▸ **DIRECTIONS**: Which lines of the entries contain the word "cyclists"? Please list them.

Saved entries
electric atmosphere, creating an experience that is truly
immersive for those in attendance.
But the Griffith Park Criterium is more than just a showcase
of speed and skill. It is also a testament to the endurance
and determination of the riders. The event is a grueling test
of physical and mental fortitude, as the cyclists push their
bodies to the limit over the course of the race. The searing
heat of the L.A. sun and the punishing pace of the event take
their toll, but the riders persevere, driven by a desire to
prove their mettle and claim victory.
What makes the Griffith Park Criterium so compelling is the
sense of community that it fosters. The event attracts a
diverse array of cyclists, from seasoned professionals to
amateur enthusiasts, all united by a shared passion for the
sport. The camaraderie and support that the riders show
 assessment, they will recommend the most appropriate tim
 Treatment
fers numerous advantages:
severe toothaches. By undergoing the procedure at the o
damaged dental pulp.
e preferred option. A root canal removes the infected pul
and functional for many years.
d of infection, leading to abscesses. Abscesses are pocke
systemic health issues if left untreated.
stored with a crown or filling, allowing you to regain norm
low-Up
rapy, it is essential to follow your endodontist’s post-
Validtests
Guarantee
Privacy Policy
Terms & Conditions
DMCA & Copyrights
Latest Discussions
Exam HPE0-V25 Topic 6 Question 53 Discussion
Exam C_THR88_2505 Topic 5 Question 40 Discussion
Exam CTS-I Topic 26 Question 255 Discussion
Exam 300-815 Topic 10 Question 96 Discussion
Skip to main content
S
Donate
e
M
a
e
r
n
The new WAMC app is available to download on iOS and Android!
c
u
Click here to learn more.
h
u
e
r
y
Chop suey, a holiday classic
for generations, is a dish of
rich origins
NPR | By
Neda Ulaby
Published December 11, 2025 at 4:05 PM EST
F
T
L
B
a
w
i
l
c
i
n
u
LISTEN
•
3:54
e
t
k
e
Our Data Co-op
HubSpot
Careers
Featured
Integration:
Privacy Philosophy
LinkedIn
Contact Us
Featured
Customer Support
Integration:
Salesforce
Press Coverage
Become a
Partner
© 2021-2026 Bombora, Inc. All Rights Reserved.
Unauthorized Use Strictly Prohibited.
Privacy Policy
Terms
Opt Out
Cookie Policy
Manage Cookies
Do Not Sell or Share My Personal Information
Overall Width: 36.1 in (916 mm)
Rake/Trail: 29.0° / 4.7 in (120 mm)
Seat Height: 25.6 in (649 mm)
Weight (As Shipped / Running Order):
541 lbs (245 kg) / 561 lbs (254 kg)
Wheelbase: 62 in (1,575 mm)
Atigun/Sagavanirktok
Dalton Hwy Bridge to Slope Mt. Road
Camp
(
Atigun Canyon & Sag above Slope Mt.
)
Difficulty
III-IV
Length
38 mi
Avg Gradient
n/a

* * *

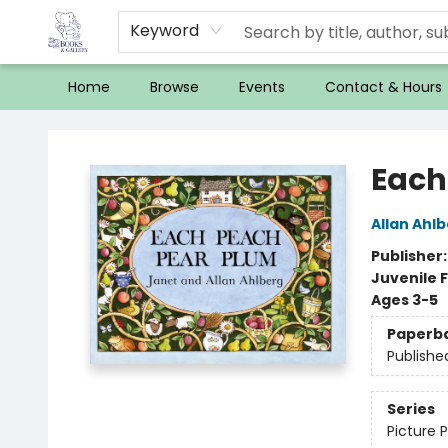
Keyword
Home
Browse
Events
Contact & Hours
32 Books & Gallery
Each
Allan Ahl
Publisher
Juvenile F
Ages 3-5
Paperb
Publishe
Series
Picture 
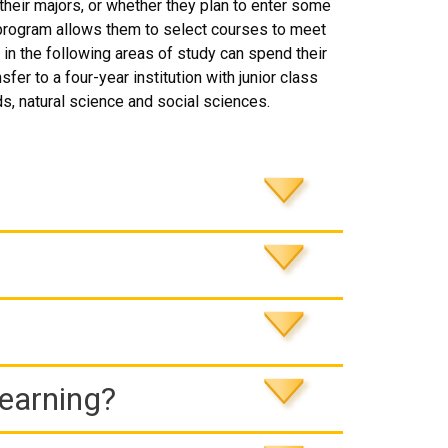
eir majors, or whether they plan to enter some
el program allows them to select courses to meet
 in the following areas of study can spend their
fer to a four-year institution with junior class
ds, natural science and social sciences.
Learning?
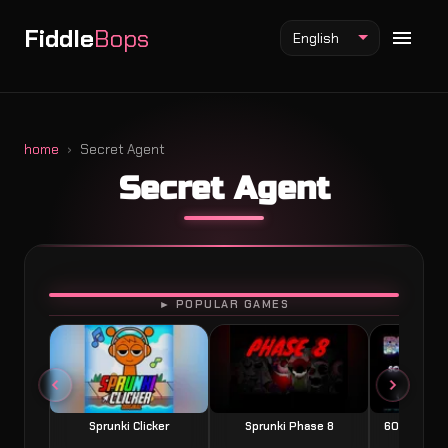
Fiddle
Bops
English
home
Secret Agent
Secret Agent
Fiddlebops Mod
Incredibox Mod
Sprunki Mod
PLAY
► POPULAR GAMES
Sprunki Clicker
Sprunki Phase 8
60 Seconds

▸ **SOLUTION TO THE PROBLEM**:
of physical and mental fortitude, as the cyclists push their
diverse array of cyclists, from seasoned professionals to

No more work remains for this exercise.